━━ Information shown ━━
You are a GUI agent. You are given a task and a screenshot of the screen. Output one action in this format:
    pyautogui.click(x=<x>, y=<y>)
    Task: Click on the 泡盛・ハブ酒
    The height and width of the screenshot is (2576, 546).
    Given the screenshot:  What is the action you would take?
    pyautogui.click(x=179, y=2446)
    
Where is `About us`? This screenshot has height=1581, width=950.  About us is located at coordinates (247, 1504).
━━━
━━ Information shown ━━
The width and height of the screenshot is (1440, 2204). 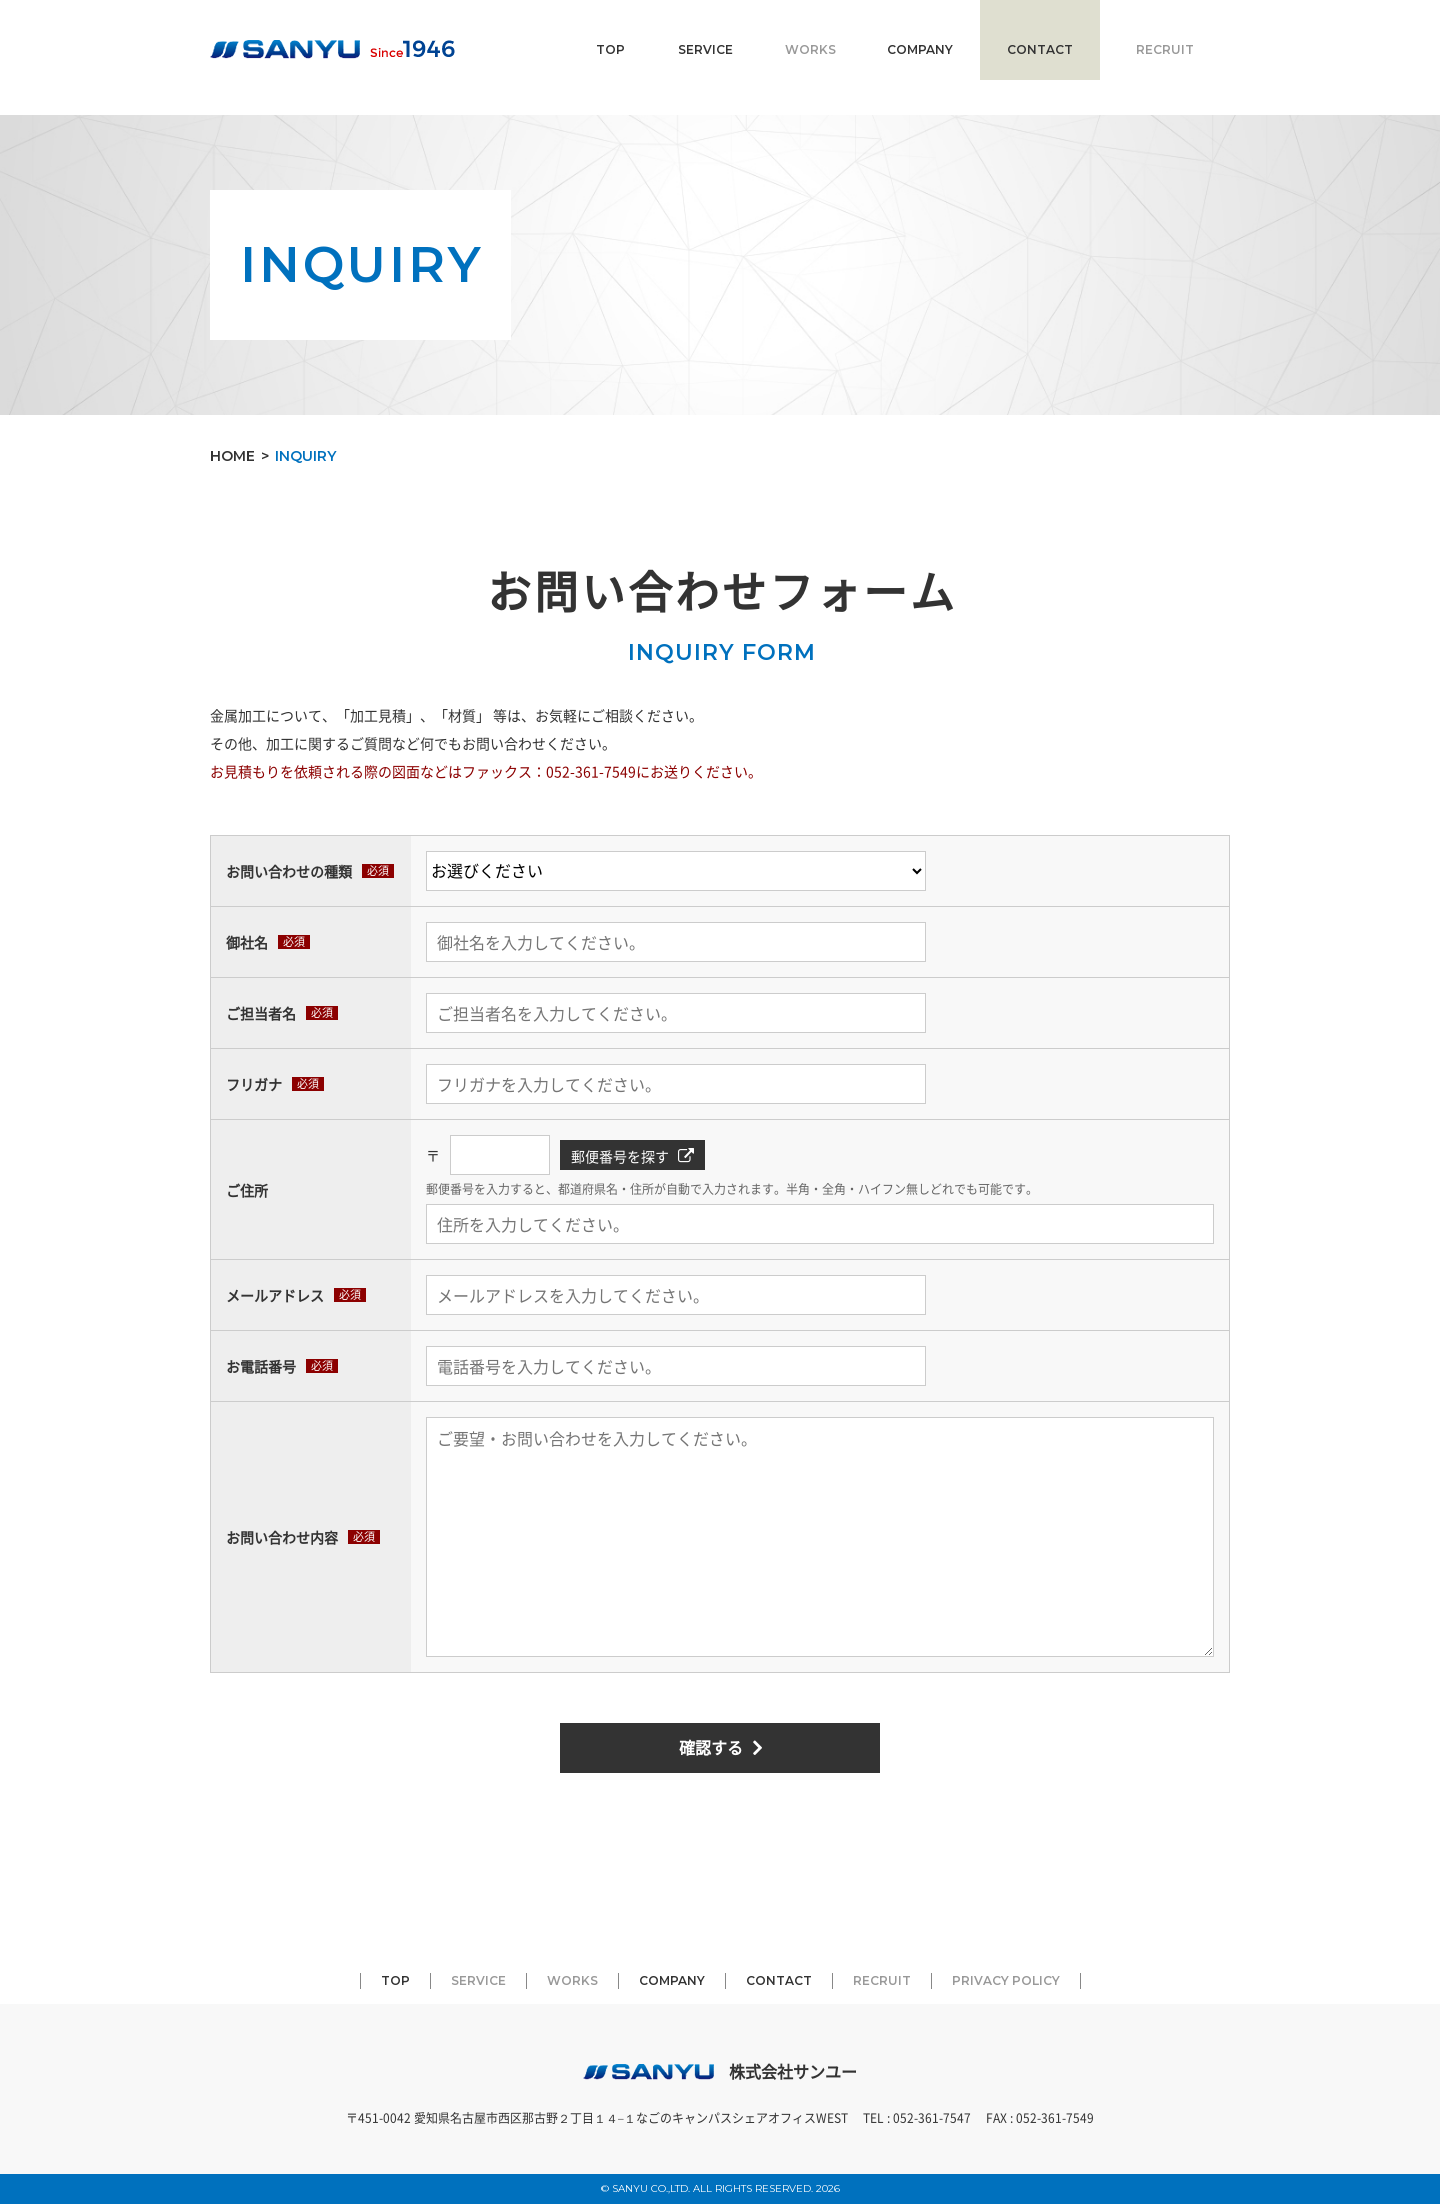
━━━
- **Task to carry out**
The response must hold only the lines above from the line with "You are a GUI" through the line with "The height and", each copied exactly, both ends kept.

- **Exercise solution**
You are a GUI agent. You are given a task and a screenshot of the screen. Output one action in this format:
    pyautogui.click(x=<x>, y=<y>)
    Task: Click on the 泡盛・ハブ酒
    The height and width of the screenshot is (2576, 546).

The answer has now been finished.